■ **Work instructions**: An unaltered copy of every line below is the expected output.

————————

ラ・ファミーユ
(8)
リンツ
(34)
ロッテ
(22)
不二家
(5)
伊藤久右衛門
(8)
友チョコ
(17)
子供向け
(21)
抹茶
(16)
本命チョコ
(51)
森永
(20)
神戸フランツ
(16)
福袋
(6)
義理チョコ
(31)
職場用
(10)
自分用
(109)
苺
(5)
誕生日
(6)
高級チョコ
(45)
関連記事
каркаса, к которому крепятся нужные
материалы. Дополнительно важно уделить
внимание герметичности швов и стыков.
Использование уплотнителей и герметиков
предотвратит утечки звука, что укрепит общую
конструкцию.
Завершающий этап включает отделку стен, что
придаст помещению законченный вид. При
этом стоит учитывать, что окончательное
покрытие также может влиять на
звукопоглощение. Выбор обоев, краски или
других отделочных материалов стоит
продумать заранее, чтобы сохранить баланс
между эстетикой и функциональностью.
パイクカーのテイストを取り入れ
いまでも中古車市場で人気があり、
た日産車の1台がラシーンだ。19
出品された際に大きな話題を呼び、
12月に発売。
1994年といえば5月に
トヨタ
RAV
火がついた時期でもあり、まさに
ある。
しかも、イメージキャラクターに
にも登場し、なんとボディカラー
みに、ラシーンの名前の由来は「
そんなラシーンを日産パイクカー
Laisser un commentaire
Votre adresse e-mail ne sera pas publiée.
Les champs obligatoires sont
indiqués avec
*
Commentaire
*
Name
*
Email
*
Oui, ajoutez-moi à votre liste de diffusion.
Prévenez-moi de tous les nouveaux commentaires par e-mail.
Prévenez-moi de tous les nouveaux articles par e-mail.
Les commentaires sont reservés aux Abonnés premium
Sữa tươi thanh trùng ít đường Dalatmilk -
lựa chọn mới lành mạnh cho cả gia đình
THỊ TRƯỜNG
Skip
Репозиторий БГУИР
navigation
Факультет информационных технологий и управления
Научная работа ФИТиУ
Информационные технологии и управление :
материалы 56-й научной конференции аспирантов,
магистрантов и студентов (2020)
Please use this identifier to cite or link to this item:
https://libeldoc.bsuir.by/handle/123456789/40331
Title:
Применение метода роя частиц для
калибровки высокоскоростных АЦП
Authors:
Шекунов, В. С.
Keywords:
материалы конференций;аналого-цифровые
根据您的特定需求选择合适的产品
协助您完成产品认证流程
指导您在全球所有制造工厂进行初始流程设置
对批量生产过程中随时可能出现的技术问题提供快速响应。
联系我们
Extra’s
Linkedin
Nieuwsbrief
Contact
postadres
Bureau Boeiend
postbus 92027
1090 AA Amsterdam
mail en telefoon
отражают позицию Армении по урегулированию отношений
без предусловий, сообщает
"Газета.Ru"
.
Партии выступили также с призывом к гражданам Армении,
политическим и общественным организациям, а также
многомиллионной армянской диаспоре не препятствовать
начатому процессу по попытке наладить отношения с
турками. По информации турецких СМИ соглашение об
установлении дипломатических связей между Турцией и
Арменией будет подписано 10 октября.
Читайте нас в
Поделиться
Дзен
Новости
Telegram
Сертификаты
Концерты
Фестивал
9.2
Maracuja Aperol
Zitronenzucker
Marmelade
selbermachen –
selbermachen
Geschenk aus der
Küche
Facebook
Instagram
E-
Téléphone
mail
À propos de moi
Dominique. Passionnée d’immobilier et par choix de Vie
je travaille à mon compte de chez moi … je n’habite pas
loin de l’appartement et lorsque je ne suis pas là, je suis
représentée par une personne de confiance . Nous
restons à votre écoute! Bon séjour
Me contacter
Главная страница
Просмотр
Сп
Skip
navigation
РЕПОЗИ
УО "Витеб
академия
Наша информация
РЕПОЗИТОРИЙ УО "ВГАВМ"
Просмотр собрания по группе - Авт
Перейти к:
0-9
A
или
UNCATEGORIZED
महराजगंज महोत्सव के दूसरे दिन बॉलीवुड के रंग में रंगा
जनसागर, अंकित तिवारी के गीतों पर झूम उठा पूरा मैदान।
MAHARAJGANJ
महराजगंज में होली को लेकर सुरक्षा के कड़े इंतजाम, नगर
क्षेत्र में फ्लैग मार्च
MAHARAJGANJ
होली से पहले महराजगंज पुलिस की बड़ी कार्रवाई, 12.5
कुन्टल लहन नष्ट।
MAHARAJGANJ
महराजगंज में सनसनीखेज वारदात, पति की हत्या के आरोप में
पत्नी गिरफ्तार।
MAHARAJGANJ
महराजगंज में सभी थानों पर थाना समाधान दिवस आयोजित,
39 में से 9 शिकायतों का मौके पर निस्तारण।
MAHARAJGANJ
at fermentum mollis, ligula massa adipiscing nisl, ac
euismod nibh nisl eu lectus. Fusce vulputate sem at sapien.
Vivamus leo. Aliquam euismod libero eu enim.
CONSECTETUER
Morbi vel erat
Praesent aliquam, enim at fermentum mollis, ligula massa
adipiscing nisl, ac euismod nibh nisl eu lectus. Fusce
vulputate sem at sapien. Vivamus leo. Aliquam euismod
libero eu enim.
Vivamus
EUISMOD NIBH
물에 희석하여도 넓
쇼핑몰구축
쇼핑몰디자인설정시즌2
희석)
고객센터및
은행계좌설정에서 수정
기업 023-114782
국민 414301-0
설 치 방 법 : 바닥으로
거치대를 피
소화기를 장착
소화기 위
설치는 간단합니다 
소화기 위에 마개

————————

■ **Result for this exercise**:
ラ・ファミーユ
(8)
リンツ
(34)
ロッテ
(22)
不二家
(5)
伊藤久右衛門
(8)
友チョコ
(17)
子供向け
(21)
抹茶
(16)
本命チョコ
(51)
森永
(20)
神戸フランツ
(16)
福袋
(6)
義理チョコ
(31)
職場用
(10)
自分用
(109)
苺
(5)
誕生日
(6)
高級チョコ
(45)
関連記事
каркаса, к которому крепятся нужные
материалы. Дополнительно важно уделить
внимание герметичности швов и стыков.
Использование уплотнителей и герметиков
предотвратит утечки звука, что укрепит общую
конструкцию.
Завершающий этап включает отделку стен, что
придаст помещению законченный вид. При
этом стоит учитывать, что окончательное
покрытие также может влиять на
звукопоглощение. Выбор обоев, краски или
других отделочных материалов стоит
продумать заранее, чтобы сохранить баланс
между эстетикой и функциональностью.
パイクカーのテイストを取り入れ
いまでも中古車市場で人気があり、
た日産車の1台がラシーンだ。19
出品された際に大きな話題を呼び、
12月に発売。
1994年といえば5月に
トヨタ
RAV
火がついた時期でもあり、まさに
ある。
しかも、イメージキャラクターに
にも登場し、なんとボディカラー
みに、ラシーンの名前の由来は「
そんなラシーンを日産パイクカー
Laisser un commentaire
Votre adresse e-mail ne sera pas publiée.
Les champs obligatoires sont
indiqués avec
*
Commentaire
*
Name
*
Email
*
Oui, ajoutez-moi à votre liste de diffusion.
Prévenez-moi de tous les nouveaux commentaires par e-mail.
Prévenez-moi de tous les nouveaux articles par e-mail.
Les commentaires sont reservés aux Abonnés premium
Sữa tươi thanh trùng ít đường Dalatmilk -
lựa chọn mới lành mạnh cho cả gia đình
THỊ TRƯỜNG
Skip
Репозиторий БГУИР
navigation
Факультет информационных технологий и управления
Научная работа ФИТиУ
Информационные технологии и управление :
материалы 56-й научной конференции аспирантов,
магистрантов и студентов (2020)
Please use this identifier to cite or link to this item:
https://libeldoc.bsuir.by/handle/123456789/40331
Title:
Применение метода роя частиц для
калибровки высокоскоростных АЦП
Authors:
Шекунов, В. С.
Keywords:
материалы конференций;аналого-цифровые
根据您的特定需求选择合适的产品
协助您完成产品认证流程
指导您在全球所有制造工厂进行初始流程设置
对批量生产过程中随时可能出现的技术问题提供快速响应。
联系我们
Extra’s
Linkedin
Nieuwsbrief
Contact
postadres
Bureau Boeiend
postbus 92027
1090 AA Amsterdam
mail en telefoon
отражают позицию Армении по урегулированию отношений
без предусловий, сообщает
"Газета.Ru"
.
Партии выступили также с призывом к гражданам Армении,
политическим и общественным организациям, а также
многомиллионной армянской диаспоре не препятствовать
начатому процессу по попытке наладить отношения с
турками. По информации турецких СМИ соглашение об
установлении дипломатических связей между Турцией и
Арменией будет подписано 10 октября.
Читайте нас в
Поделиться
Дзен
Новости
Telegram
Сертификаты
Концерты
Фестивал
9.2
Maracuja Aperol
Zitronenzucker
Marmelade
selbermachen –
selbermachen
Geschenk aus der
Küche
Facebook
Instagram
E-
Téléphone
mail
À propos de moi
Dominique. Passionnée d’immobilier et par choix de Vie
je travaille à mon compte de chez moi … je n’habite pas
loin de l’appartement et lorsque je ne suis pas là, je suis
représentée par une personne de confiance . Nous
restons à votre écoute! Bon séjour
Me contacter
Главная страница
Просмотр
Сп
Skip
navigation
РЕПОЗИ
УО "Витеб
академия
Наша информация
РЕПОЗИТОРИЙ УО "ВГАВМ"
Просмотр собрания по группе - Авт
Перейти к:
0-9
A
или
UNCATEGORIZED
महराजगंज महोत्सव के दूसरे दिन बॉलीवुड के रंग में रंगा
जनसागर, अंकित तिवारी के गीतों पर झूम उठा पूरा मैदान।
MAHARAJGANJ
महराजगंज में होली को लेकर सुरक्षा के कड़े इंतजाम, नगर
क्षेत्र में फ्लैग मार्च
MAHARAJGANJ
होली से पहले महराजगंज पुलिस की बड़ी कार्रवाई, 12.5
कुन्टल लहन नष्ट।
MAHARAJGANJ
महराजगंज में सनसनीखेज वारदात, पति की हत्या के आरोप में
पत्नी गिरफ्तार।
MAHARAJGANJ
महराजगंज में सभी थानों पर थाना समाधान दिवस आयोजित,
39 में से 9 शिकायतों का मौके पर निस्तारण।
MAHARAJGANJ
at fermentum mollis, ligula massa adipiscing nisl, ac
euismod nibh nisl eu lectus. Fusce vulputate sem at sapien.
Vivamus leo. Aliquam euismod libero eu enim.
CONSECTETUER
Morbi vel erat
Praesent aliquam, enim at fermentum mollis, ligula massa
adipiscing nisl, ac euismod nibh nisl eu lectus. Fusce
vulputate sem at sapien. Vivamus leo. Aliquam euismod
libero eu enim.
Vivamus
EUISMOD NIBH
물에 희석하여도 넓
쇼핑몰구축
쇼핑몰디자인설정시즌2
희석)
고객센터및
은행계좌설정에서 수정
기업 023-114782
국민 414301-0
설 치 방 법 : 바닥으로
거치대를 피
소화기를 장착
소화기 위
설치는 간단합니다 
소화기 위에 마개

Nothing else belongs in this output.